ESSAY

2016-08-21

馬鹿は酸欠。

人はたまにとんでもなく馬鹿なことをする。どんなに立派だと言われている人でも、地位や名誉のある人でも、信じられないような馬鹿をしてしまうことがあるのが人間。

でもだからといって、いつでもどこでもするわけじゃない。魔が差すことはあるとはいえ、突然雷にうたれたようにしでかすわけでもない。ごく限定的な場面でしでかす。

一番多いと思われるのが、酔っ払っているときだ。酒をのみ、アルコールが入っているとき。人は馬鹿なことをしやすい。その他にも、異常に昂奮しているときや、抱えきれないようなプレッシャー、ストレスにさらされているとき。人は馬鹿なことをしかねない。

酒、昂奮、プレッシャー、ストレス。共通点はどこにあるのかというと、ぼくが思うに「酸欠」だ。脳に必要十分な酸素が行き渡ってないがための、愚行ではなかろうか。

理性の崩壊だとか、抑えきれない感情だとか、突発的な衝動だとか、言われるけれど、自分自身を観察した結果としてはどうにも「酸欠」の問題に思えるのだ。

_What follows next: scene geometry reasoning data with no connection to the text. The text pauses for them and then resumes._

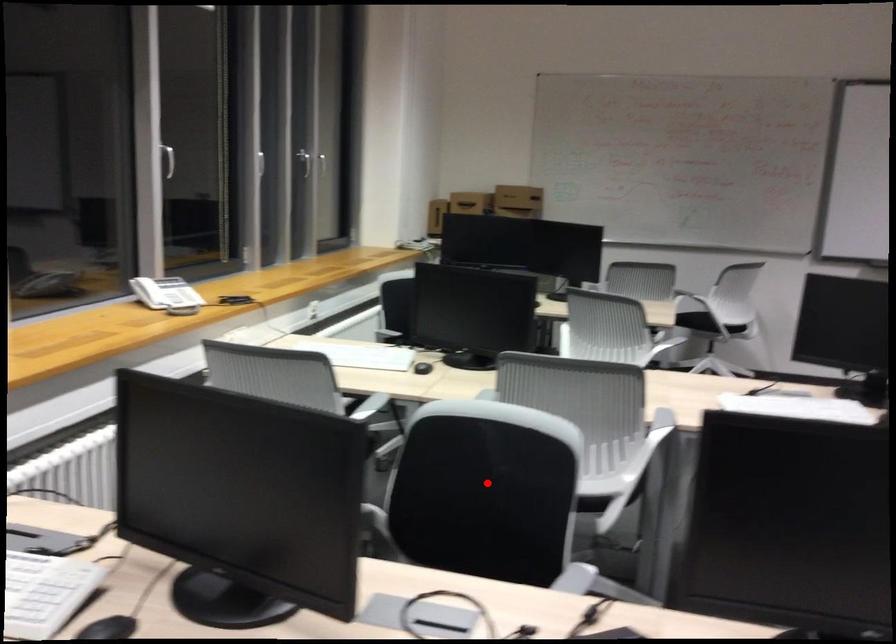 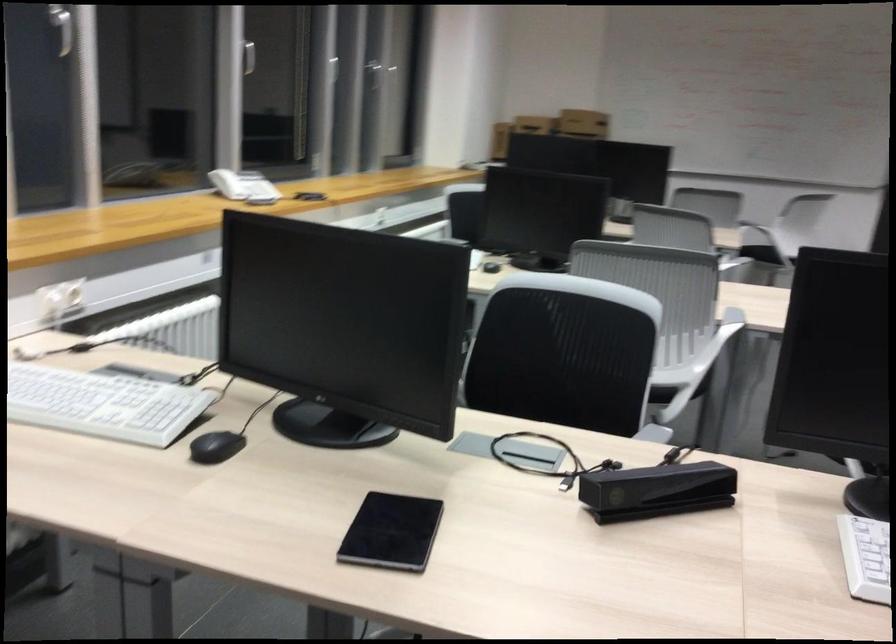 Question: I am providing you with two images of the same scene from different viewpoints. A red point is marked on the first image. At the location where the point appears in image 1, is it still visible in image 2?

Choices:
 (A) Yes
 (B) No

Answer: (A) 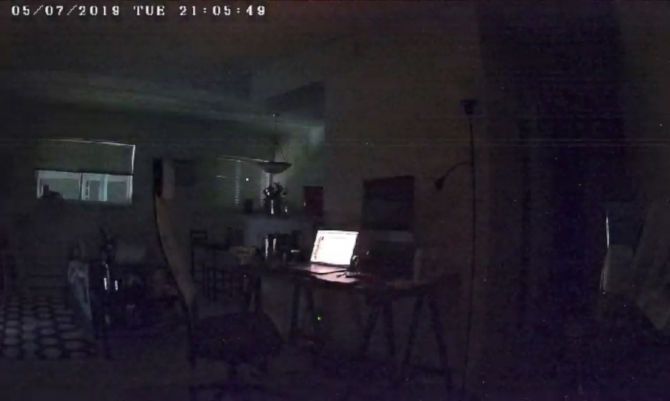 Where is `laptop`? laptop is located at coordinates (322, 240). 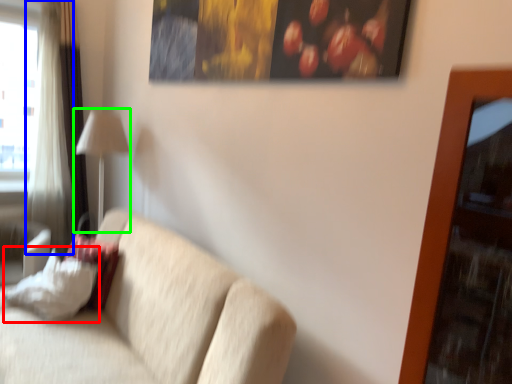 Question: Which object is the farthest from pillow (highlighted by a red box)? Choose among these: curtain (highlighted by a blue box) or table lamp (highlighted by a green box).

Choices:
 (A) curtain
 (B) table lamp

Answer: (A) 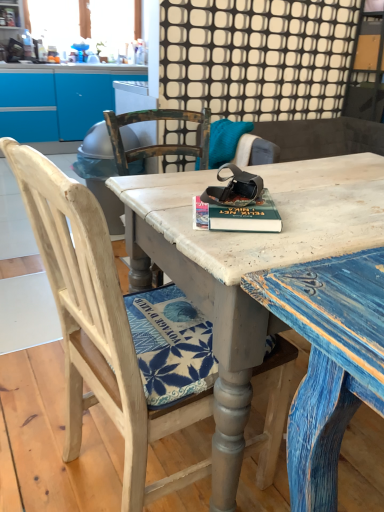 The height and width of the screenshot is (512, 384). What are the coordinates of `distressed wood desk at center` in the screenshot? It's located at [x=248, y=264].

Find the location of a particular element. distressed wood desk at center is located at coordinates (248, 264).

Between wooden chair at center and hardcover book at center, which one has more height?

With more height is wooden chair at center.

Between wooden chair at center and hardcover book at center, which one has smaller width?

hardcover book at center.

Considering the points (37, 218) and (199, 199), which point is in front, point (37, 218) or point (199, 199)?

The point (37, 218) is more forward.

In terms of width, does hardcover book at center look wider or thinner when compared to distressed wood desk at center?

Considering their sizes, hardcover book at center looks slimmer than distressed wood desk at center.

Is distressed wood desk at center located within hardcover book at center?

That's incorrect, distressed wood desk at center is not inside hardcover book at center.

The width and height of the screenshot is (384, 512). Find the location of `desk below the hardcover book at center (from the image's perspective)`. desk below the hardcover book at center (from the image's perspective) is located at coordinates (248, 264).

From a real-world perspective, is hardcover book at center located higher than distressed wood desk at center?

Indeed, from a real-world perspective, hardcover book at center stands above distressed wood desk at center.

From the image's perspective, is hardcover book at center under wooden chair at center?

No, from the image's perspective, hardcover book at center is not beneath wooden chair at center.

Is wooden chair at center a part of hardcover book at center?

No.

Who is smaller, hardcover book at center or wooden chair at center?

hardcover book at center.

Is point (265, 225) closer to viewer compared to point (137, 431)?

Yes, point (265, 225) is in front of point (137, 431).

Which is closer, (150, 245) or (287, 349)?

Point (287, 349)

Can you confirm if distressed wood desk at center is bigger than wooden chair at center?

Yes, distressed wood desk at center is bigger than wooden chair at center.

From the image's perspective, which one is positioned lower, distressed wood desk at center or wooden chair at center?

From the image's view, wooden chair at center is below.

Which is more to the left, distressed wood desk at center or wooden chair at center?

From the viewer's perspective, wooden chair at center appears more on the left side.

What's the angular difference between distressed wood desk at center and hardcover book at center's facing directions?

distressed wood desk at center and hardcover book at center are facing 61 degrees away from each other.

Visually, is distressed wood desk at center positioned to the left or to the right of hardcover book at center?

In the image, distressed wood desk at center appears on the right side of hardcover book at center.

Do you think distressed wood desk at center is within hardcover book at center, or outside of it?

distressed wood desk at center is outside hardcover book at center.

Between point (307, 250) and point (227, 229), which one is positioned behind?

Positioned behind is point (227, 229).

Does wooden chair at center turn towards distressed wood desk at center?

Yes, wooden chair at center is aimed at distressed wood desk at center.

Considering the relative sizes of wooden chair at center and distressed wood desk at center in the image provided, is wooden chair at center bigger than distressed wood desk at center?

No.

Does point (52, 255) come behind point (304, 172)?

No, it is in front of (304, 172).

Considering the relative positions of wooden chair at center and distressed wood desk at center in the image provided, is wooden chair at center to the right of distressed wood desk at center from the viewer's perspective?

In fact, wooden chair at center is to the left of distressed wood desk at center.

Locate an element on the screen. This screenshot has width=384, height=512. chair that is on the left side of hardcover book at center is located at coordinates coord(98,326).

Locate an element on the screen. This screenshot has width=384, height=512. desk on the right of hardcover book at center is located at coordinates (248, 264).

In the scene shown: From the image, which object appears to be farther from distressed wood desk at center, hardcover book at center or wooden chair at center?

wooden chair at center.

Which object lies nearer to the anchor point wooden chair at center, hardcover book at center or distressed wood desk at center?

The object closer to wooden chair at center is distressed wood desk at center.

Based on their spatial positions, is wooden chair at center or distressed wood desk at center closer to hardcover book at center?

distressed wood desk at center is positioned closer to the anchor hardcover book at center.

From the image, which object appears to be nearer to hardcover book at center, distressed wood desk at center or wooden chair at center?

distressed wood desk at center is positioned closer to the anchor hardcover book at center.

Considering their positions, is wooden chair at center positioned closer to distressed wood desk at center than hardcover book at center?

hardcover book at center is positioned closer to the anchor distressed wood desk at center.

Based on the photo, based on their spatial positions, is distressed wood desk at center or hardcover book at center further from wooden chair at center?

Among the two, hardcover book at center is located further to wooden chair at center.

Where is `paperback book between wooden chair at center and distressed wood desk at center from left to right`? paperback book between wooden chair at center and distressed wood desk at center from left to right is located at coordinates (237, 215). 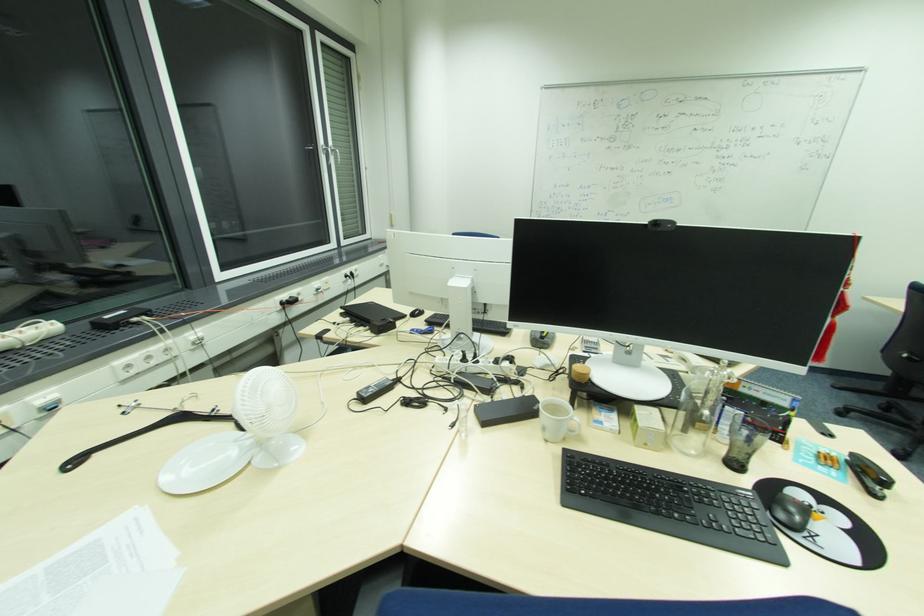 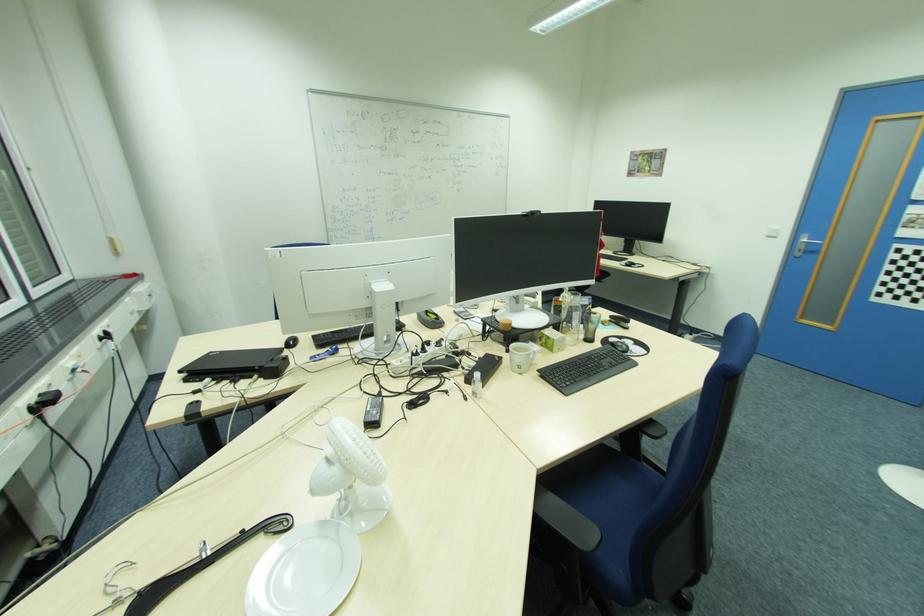 The point at (736, 464) is marked in the first image. Where is the corresponding point in the second image?

(591, 339)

ふつうならしない馬鹿なことを、するというのは「ふつうの考え」すらできていない脳がまわっていないということだ。脳がきちんと働かない理由はなにか。働くために必要な分だけの燃料(材料)が不足しているからだろう。そしてそれは酸素ではないか。

酒、昂奮、プレッシャー、ストレス。どの場面でも、冷静に呼吸を感じると、いつだってとても浅い。頭もぼおっとしている。だから馬鹿なことをする。

しっかり吐こう。そして吸おう。それだけで、馬鹿はずいぶんと治る(はず)。

馬鹿なことを防ぐ一番の薬は深呼吸だと思う。